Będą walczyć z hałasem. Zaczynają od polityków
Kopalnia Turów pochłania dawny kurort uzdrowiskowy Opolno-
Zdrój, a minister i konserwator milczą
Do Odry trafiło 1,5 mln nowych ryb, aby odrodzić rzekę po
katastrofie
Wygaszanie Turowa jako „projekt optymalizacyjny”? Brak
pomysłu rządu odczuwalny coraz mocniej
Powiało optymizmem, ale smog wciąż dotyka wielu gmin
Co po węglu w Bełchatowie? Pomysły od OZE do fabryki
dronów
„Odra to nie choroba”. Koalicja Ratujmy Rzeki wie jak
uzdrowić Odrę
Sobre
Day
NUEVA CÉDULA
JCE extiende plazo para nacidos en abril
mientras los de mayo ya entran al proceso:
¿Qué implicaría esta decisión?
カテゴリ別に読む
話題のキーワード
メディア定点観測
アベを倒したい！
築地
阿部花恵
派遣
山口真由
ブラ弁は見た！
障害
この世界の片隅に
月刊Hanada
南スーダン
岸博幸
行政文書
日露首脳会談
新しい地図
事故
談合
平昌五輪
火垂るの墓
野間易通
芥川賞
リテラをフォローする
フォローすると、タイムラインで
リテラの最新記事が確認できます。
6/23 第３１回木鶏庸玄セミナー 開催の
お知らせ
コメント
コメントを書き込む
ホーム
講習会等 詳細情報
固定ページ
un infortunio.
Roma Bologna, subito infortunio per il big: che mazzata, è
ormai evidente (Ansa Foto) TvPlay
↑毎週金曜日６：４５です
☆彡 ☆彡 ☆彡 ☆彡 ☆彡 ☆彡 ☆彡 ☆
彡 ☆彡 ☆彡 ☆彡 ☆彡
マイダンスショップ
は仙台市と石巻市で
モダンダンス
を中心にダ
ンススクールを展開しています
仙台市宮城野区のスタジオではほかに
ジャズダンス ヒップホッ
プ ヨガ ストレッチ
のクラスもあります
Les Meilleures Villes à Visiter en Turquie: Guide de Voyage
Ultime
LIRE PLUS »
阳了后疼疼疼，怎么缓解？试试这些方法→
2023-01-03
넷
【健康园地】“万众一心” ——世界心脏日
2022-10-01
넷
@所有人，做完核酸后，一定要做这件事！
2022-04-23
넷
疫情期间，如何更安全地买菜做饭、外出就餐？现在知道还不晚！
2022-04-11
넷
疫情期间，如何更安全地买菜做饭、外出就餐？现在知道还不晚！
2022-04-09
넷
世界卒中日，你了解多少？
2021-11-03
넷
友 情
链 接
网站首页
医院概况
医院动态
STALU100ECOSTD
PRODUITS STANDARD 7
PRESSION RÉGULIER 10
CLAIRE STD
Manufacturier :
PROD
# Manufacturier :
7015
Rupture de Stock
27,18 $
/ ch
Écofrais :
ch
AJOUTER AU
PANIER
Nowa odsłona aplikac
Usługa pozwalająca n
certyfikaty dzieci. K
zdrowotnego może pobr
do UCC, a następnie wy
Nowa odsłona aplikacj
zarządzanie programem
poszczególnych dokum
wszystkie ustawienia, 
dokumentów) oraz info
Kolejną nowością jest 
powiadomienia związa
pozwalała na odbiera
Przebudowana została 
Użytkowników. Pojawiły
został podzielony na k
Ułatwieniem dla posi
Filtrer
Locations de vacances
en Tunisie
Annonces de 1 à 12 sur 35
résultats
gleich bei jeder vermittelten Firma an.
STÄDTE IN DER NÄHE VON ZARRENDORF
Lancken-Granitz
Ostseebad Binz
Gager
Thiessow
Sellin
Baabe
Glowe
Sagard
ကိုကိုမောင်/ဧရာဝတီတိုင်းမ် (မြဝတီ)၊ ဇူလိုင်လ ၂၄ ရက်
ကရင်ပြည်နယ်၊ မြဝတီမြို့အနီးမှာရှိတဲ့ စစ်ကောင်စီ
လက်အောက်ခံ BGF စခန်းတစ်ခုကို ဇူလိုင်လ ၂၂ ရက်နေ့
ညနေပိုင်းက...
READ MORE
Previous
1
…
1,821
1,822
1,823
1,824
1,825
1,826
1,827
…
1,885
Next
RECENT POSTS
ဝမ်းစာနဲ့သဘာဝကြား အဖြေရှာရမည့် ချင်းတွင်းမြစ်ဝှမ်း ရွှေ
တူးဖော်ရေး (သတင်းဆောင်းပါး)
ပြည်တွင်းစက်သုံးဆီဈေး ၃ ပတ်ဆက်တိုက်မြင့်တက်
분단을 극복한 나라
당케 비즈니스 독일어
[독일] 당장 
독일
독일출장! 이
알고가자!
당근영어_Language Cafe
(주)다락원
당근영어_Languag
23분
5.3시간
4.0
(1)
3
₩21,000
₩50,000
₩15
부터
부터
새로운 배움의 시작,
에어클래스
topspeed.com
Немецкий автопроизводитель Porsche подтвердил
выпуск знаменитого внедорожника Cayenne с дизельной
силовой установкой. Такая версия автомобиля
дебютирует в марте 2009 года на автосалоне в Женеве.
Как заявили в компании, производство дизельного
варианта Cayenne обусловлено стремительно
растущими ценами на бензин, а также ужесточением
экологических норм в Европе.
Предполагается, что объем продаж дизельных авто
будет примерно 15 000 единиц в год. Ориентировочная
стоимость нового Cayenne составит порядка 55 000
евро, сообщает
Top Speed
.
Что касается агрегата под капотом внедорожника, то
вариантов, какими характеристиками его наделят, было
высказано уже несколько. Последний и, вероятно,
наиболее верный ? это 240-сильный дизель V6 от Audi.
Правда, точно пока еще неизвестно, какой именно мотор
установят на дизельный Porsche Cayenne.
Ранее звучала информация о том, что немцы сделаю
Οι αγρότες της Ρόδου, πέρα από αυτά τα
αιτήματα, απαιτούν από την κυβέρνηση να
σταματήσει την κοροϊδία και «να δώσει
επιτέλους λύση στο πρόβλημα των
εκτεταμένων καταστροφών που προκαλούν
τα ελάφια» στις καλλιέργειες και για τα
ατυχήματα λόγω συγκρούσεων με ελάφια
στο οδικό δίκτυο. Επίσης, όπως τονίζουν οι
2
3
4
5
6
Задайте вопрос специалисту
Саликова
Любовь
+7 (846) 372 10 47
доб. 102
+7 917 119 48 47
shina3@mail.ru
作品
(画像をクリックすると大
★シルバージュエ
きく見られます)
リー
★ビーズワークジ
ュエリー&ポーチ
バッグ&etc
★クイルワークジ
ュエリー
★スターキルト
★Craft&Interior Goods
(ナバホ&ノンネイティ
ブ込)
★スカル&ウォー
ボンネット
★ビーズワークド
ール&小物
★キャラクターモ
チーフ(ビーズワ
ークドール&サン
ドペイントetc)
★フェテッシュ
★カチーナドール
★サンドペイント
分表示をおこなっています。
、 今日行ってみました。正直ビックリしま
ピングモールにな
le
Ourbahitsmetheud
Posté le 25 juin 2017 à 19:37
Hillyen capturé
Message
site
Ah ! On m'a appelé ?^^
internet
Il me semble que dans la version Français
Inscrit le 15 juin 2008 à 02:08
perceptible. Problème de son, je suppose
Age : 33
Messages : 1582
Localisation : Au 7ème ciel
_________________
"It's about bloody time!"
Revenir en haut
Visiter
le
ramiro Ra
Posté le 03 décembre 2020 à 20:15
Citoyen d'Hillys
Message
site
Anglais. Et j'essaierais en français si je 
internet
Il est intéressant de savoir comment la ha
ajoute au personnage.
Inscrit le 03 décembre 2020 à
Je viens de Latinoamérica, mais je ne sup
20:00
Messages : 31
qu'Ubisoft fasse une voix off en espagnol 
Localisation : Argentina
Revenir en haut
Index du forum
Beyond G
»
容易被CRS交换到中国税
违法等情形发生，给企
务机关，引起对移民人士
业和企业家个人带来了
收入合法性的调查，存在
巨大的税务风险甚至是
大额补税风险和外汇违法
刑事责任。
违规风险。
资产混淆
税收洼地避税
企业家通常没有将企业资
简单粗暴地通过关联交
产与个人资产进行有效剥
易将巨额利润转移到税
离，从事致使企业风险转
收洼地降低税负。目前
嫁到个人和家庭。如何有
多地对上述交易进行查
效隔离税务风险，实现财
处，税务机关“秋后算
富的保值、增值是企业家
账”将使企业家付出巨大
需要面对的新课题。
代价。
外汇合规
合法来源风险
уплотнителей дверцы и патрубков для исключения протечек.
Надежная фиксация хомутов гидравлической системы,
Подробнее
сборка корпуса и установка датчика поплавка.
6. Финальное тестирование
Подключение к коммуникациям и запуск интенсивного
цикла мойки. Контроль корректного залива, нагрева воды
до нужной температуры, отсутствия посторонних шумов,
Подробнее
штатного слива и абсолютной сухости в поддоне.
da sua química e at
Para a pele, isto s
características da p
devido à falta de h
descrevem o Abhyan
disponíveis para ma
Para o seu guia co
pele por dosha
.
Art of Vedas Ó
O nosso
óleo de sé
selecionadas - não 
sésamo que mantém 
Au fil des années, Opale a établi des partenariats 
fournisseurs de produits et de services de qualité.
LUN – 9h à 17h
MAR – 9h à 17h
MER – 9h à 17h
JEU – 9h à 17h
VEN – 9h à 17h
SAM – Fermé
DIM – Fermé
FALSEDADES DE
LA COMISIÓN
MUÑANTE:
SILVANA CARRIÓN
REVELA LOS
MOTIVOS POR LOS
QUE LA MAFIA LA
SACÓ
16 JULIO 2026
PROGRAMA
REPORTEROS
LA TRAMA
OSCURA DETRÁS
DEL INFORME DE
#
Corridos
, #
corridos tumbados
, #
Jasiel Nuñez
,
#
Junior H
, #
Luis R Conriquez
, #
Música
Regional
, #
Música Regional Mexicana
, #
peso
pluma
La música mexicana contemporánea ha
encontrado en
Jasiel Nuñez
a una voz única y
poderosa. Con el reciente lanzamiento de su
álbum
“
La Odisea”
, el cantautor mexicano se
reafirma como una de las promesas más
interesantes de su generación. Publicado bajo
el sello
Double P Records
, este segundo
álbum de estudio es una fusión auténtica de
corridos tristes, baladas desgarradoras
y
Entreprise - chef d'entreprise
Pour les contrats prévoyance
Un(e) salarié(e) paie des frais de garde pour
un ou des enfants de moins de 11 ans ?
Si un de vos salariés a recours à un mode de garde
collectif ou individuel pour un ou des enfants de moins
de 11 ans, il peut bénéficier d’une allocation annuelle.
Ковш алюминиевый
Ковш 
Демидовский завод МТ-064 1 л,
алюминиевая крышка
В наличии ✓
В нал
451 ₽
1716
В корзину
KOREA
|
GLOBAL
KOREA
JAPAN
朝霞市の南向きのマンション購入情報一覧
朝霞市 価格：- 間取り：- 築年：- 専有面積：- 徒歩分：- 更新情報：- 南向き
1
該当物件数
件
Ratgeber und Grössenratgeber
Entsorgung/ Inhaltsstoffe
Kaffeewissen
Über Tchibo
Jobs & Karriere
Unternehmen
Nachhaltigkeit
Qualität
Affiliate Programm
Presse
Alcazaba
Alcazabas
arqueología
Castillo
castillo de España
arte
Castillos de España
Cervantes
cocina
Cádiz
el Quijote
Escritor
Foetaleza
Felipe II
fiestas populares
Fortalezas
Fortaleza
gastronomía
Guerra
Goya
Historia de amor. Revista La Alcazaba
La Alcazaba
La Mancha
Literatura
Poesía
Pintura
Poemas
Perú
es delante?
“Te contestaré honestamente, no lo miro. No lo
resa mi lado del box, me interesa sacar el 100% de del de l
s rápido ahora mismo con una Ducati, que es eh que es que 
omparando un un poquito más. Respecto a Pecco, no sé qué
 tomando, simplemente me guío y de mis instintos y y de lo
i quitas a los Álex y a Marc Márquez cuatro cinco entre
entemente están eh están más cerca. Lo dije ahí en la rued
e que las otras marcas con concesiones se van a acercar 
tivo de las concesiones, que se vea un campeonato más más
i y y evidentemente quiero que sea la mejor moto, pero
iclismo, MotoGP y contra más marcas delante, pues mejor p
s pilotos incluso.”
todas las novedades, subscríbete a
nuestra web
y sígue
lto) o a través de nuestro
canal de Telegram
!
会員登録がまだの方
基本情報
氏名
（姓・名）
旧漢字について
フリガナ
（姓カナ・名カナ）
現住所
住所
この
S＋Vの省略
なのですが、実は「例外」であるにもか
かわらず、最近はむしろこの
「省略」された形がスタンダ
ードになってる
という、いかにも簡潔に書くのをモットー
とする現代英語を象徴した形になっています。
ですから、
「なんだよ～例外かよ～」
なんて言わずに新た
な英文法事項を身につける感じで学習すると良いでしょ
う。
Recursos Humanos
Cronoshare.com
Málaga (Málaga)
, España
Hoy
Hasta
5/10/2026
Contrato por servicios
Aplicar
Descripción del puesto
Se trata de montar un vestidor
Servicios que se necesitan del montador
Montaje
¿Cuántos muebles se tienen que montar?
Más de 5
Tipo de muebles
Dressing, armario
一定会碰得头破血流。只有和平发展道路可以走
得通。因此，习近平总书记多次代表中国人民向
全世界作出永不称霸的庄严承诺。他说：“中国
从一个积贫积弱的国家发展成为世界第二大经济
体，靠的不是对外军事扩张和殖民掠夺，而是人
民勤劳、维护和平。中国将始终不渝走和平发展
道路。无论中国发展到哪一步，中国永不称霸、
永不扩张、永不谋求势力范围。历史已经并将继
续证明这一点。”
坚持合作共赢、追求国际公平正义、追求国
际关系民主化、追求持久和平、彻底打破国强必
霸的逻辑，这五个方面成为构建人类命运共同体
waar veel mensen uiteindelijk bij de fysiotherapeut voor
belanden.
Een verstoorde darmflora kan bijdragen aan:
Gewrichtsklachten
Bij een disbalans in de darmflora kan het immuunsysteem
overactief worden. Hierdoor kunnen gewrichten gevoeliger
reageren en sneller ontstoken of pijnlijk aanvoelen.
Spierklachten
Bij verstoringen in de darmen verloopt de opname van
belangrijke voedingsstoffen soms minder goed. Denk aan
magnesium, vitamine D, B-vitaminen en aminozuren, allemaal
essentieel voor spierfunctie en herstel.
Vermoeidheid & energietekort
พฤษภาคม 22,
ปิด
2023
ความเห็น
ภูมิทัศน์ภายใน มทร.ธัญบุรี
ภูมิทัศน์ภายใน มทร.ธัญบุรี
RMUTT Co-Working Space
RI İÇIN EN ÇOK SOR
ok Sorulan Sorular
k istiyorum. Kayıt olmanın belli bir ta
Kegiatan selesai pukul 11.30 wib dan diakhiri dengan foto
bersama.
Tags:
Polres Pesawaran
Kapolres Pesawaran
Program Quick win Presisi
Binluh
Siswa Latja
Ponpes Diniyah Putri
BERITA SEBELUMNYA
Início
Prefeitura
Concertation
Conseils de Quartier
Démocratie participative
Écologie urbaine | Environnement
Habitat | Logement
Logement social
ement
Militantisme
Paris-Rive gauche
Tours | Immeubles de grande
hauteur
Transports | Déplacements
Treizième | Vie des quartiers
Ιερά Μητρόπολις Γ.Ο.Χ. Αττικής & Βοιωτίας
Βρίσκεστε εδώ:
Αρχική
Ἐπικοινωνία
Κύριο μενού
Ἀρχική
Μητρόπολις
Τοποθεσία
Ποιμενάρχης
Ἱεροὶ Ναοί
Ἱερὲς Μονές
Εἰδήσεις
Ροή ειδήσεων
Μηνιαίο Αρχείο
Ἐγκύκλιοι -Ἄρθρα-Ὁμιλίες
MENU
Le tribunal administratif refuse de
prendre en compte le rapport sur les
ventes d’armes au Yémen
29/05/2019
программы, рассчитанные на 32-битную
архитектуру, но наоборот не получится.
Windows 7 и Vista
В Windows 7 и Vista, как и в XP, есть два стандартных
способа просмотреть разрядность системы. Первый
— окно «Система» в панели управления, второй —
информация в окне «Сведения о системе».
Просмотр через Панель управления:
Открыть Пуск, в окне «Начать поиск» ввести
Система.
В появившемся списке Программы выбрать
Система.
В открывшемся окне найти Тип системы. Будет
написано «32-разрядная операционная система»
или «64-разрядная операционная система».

What you have to do - Transcribe exactly, please, the lines from the one with "Conseils de Quartier" to the last line of the entries above, ends included.

Exercise response -
Conseils de Quartier
Démocratie participative
Écologie urbaine | Environnement
Habitat | Logement
Logement social
ement
Militantisme
Paris-Rive gauche
Tours | Immeubles de grande
hauteur
Transports | Déplacements
Treizième | Vie des quartiers
Ιερά Μητρόπολις Γ.Ο.Χ. Αττικής & Βοιωτίας
Βρίσκεστε εδώ:
Αρχική
Ἐπικοινωνία
Κύριο μενού
Ἀρχική
Μητρόπολις
Τοποθεσία
Ποιμενάρχης
Ἱεροὶ Ναοί
Ἱερὲς Μονές
Εἰδήσεις
Ροή ειδήσεων
Μηνιαίο Αρχείο
Ἐγκύκλιοι -Ἄρθρα-Ὁμιλίες
MENU
Le tribunal administratif refuse de
prendre en compte le rapport sur les
ventes d’armes au Yémen
29/05/2019
программы, рассчитанные на 32-битную
архитектуру, но наоборот не получится.
Windows 7 и Vista
В Windows 7 и Vista, как и в XP, есть два стандартных
способа просмотреть разрядность системы. Первый
— окно «Система» в панели управления, второй —
информация в окне «Сведения о системе».
Просмотр через Панель управления:
Открыть Пуск, в окне «Начать поиск» ввести
Система.
В появившемся списке Программы выбрать
Система.
В открывшемся окне найти Тип системы. Будет
написано «32-разрядная операционная система»
или «64-разрядная операционная система».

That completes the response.